In Oberdeutschland pflegt dieser Aufzug zur Pfingstenzeit stattzufinden; daher heißt der Stellvertreter des Waldgeistes im Elsaß Pfingstklötzel oder Pfingstquark, in Schwaben Pfingstbutz, Pfingsthagen oder Pfingstlümmel, in Baiern Pfingstl. Im bairischen Franken trägt der Vegetationsgeist ein Kleid und eine Krone von Aehren und heißt der Walber nach dem Walburgistag, dem 1. Mai. In der Ruhla geleiten ihn die Kinder und nennen ihn Laubmännchen, im Nassauischen Laubpuppe. Als Herrscher im grünen Reich heißt er in Niederdeutschland Maikönig, Pfingstkönig im Harz und in Oesterreich, Graskönig in der Gegend von Langensalza, Lattichkönig in Thüringen. In England heißt er „Hans im Grün“ (Jack in the green), in Nordfrankreich „der Vater Mai“ (le père May), bei den Slovenen in Kärnthen und Krain „der grüne Georg“ nach dem Georgitag, der den Ostslaven den Frühlingsanfang bezeichnet. Bei den Litthauern wird das schönste Mädchen als „Maja“ mit einem Kranz geschmückt und mit Birkenzweigen umwunden. Die Namen wechseln; die Sache bleibt dieselbe.
Grußartiger entfaltete sich der Festbrauch, wenn der Fruhlingsgenius zu Roß mit stattlichem Reitergefolge daherzog. So erscheint der thüringische Lattichkönig, der Graskönig und zuweilen der schwäbische Pfingstbutz. Musik zieht voran; der grüne Mann reitet zwischen zwei Geleitern; seine Dienstmannen folgen in bestimmter Maskerade: der „Maienführer“ mit einem kleinen bändergeschmückten Maibaum, ferner Oberst, Fähnrich, Koch und Kellermeister und andere zum Theil sehr possenhafte Gestalten.
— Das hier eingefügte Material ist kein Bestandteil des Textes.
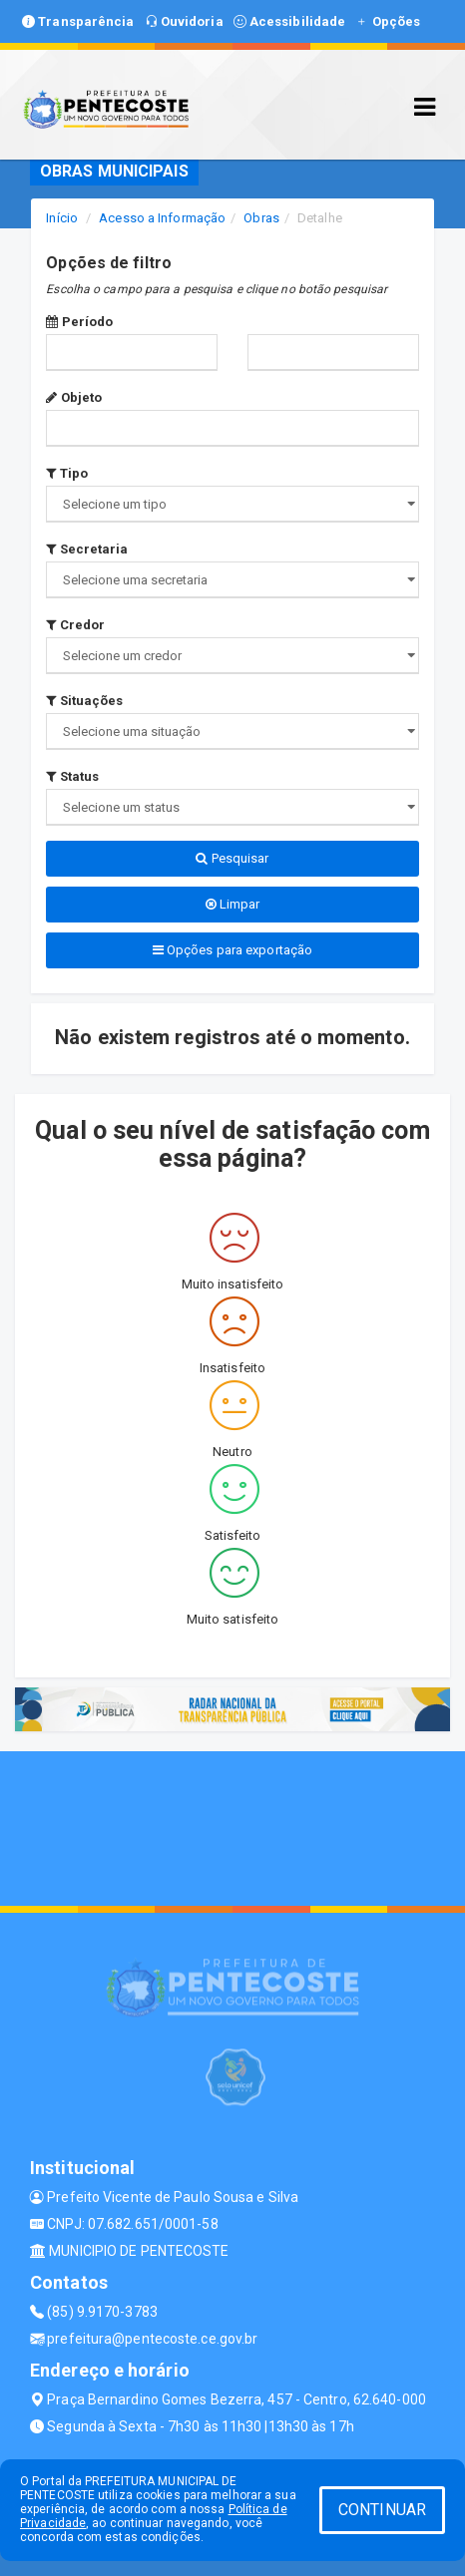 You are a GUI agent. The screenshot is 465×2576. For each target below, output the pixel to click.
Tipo (67, 473)
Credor (75, 624)
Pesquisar (232, 858)
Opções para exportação (232, 949)
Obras (261, 217)
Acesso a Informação (162, 217)
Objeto (74, 397)
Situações (84, 700)
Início (62, 217)
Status (72, 776)
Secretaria (87, 549)
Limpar (233, 904)
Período (79, 321)
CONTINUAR (382, 2509) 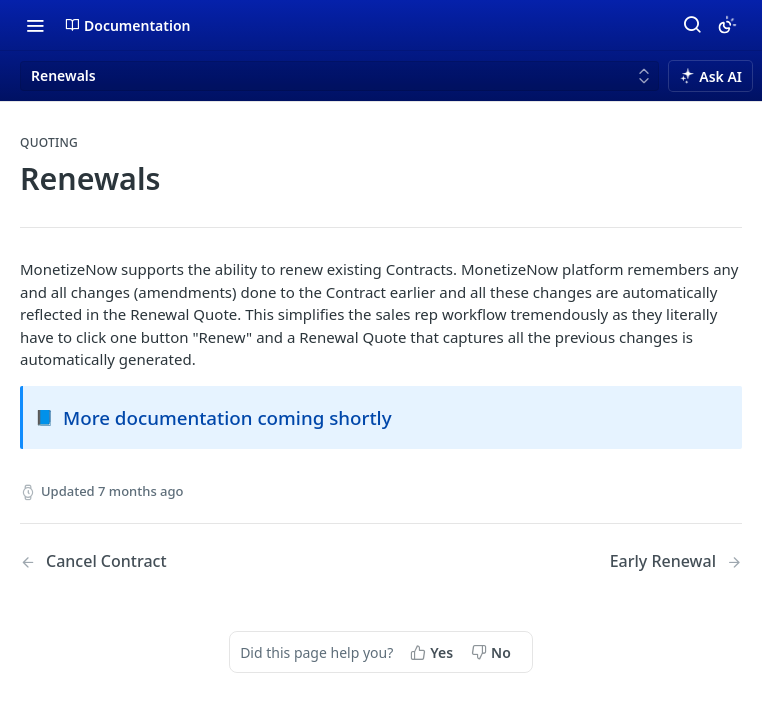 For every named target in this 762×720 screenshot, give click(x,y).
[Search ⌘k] (692, 25)
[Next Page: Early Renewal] (676, 561)
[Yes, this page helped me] (433, 652)
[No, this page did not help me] (493, 652)
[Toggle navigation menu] (35, 25)
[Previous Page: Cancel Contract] (174, 561)
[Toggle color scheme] (727, 25) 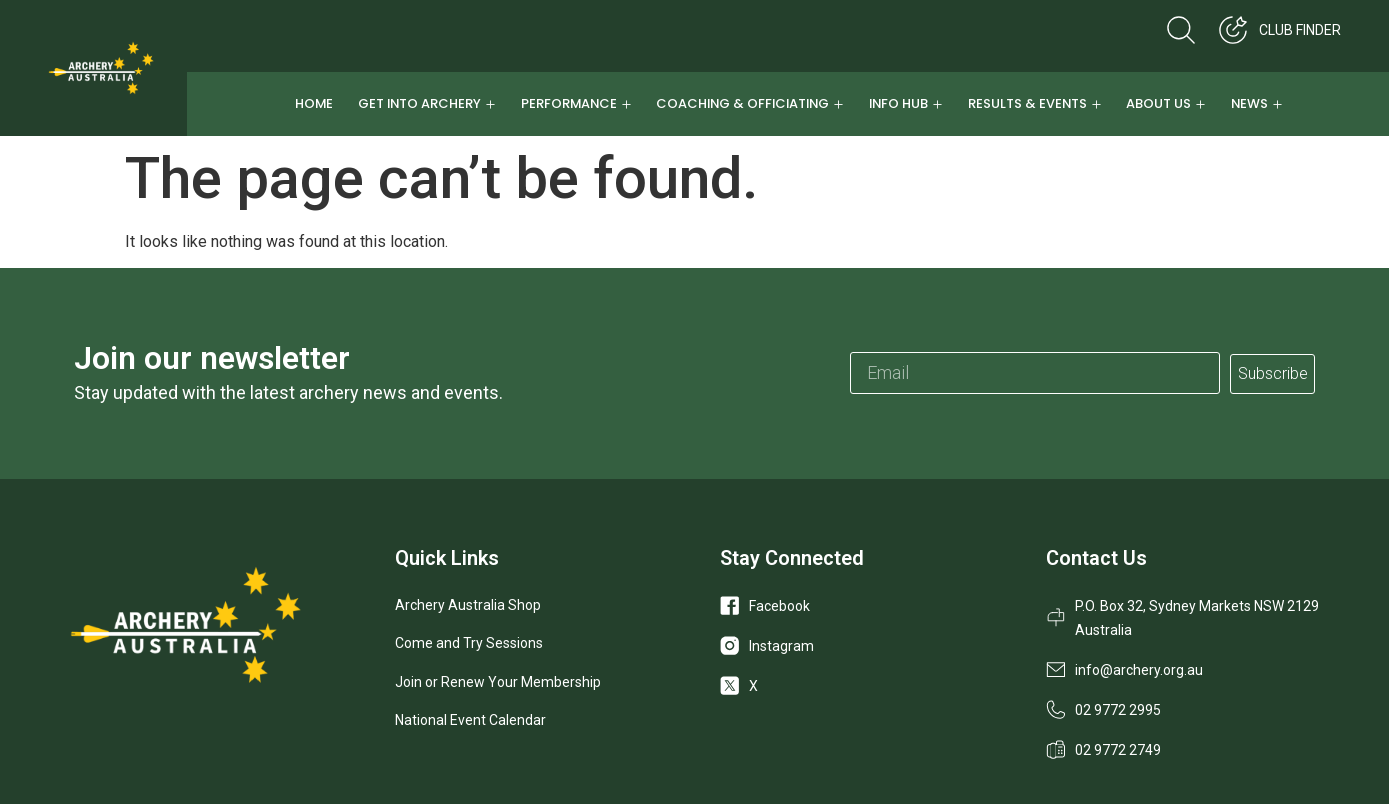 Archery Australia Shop (468, 605)
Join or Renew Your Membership (498, 682)
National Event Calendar (470, 720)
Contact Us (1096, 558)
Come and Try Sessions (469, 643) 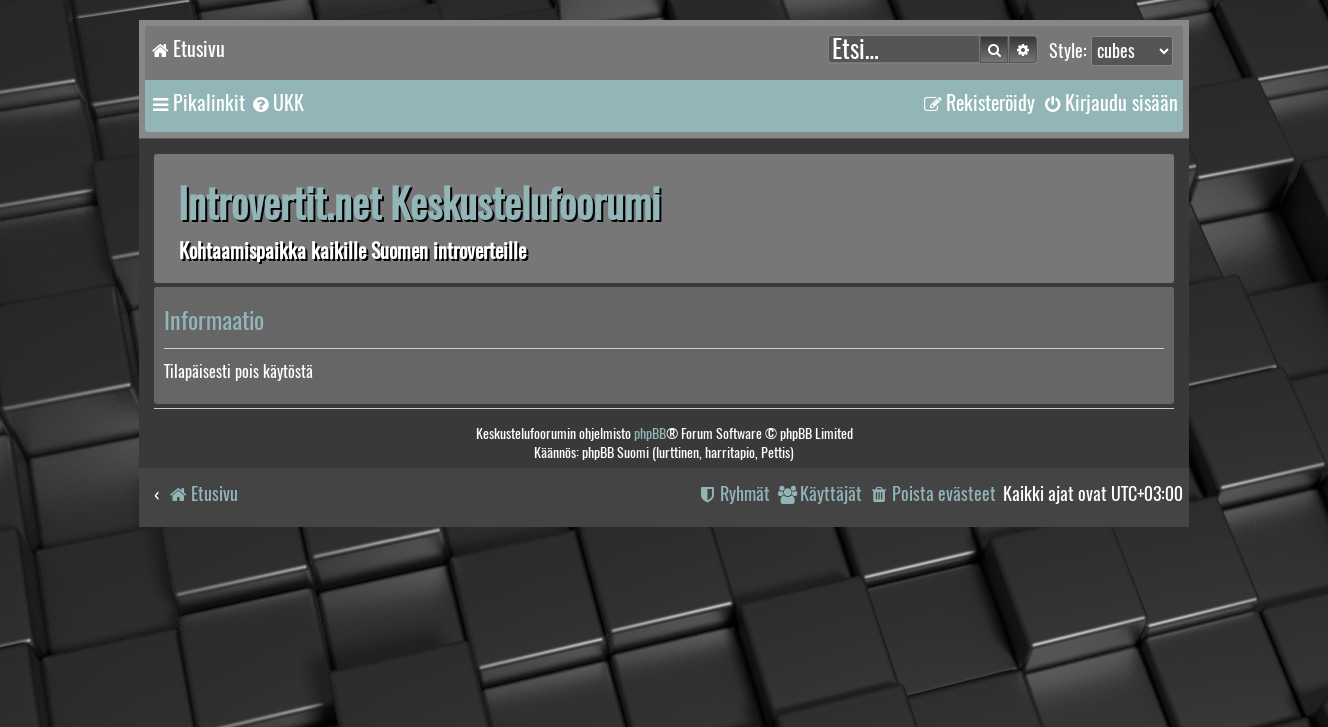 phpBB (650, 433)
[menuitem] (277, 103) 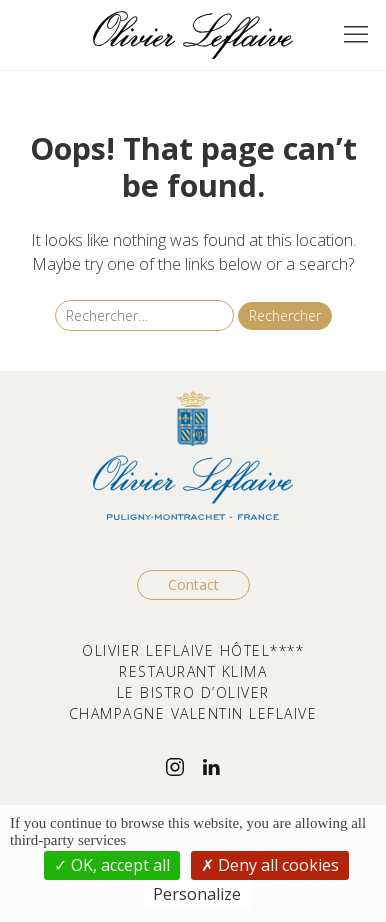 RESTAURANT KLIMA (193, 671)
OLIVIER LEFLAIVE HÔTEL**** (193, 650)
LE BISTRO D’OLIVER (193, 692)
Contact (193, 584)
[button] (356, 35)
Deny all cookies (270, 865)
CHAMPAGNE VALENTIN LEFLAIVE (193, 713)
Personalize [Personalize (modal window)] (197, 894)
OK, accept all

So waren die Mairitte der deutschen Dorfgemeinden von Alters her. In die Städte mag der Brauch frühe, vielleicht schon durch die bei der Gründung einwandernden Landbewohner verpflanzt worden sein. Als aber die Blüthezeit der Städte begann und die stolze Lebenslust der Bürger in reichen farbenbunten Festen zum Ausdrucke kam, da wurde auch das Maienreiten nach dem feineren Geschmacke der städtischen Aristokratie umgestaltet. Der unförmliche Aufputz der ganz in ihrer Laubhülle verschwindenden Pfingstpuppe wurde abgethan; ein grüner Kranz genügte, um dem Herrn des Festes zum Abzeichen seiner Würde zu dienen. Dieser Umschwung vollzog sich in den niederdeutschen Städten. So ritten die Bürger von Köln am Donnerstag nach Pfingsten auf die „Holzfahrt“, an ihrer Spitze ein erwählter Anführer, der Rittmeister genannt, dem im Ostendorfer Busch ein Kranz aufgesetzt wurde; dann kehrte der Zug in festlichem Gepränge nach der Stadt zurück. Dieser Anführer, der hier Rittmeister heißt, erhielt in den Hansestädten den Titel „Maigraf“, nach anderen bei den Niederdeutschen üblichen Amtstiteln wie Holzgraf, Deichgraf: „Graf“ in seiner echten alten Bedeutung von „Befehlshaber“. Name und Fest verbreitete sich mit den hanseatischen Kaufleuten über die deutschen Colonien an der Ostsee, wie Danzig, Riga und Reval, und nordwärts nach Skandinavien. Im deutschen Süden blieb beides unbekannt.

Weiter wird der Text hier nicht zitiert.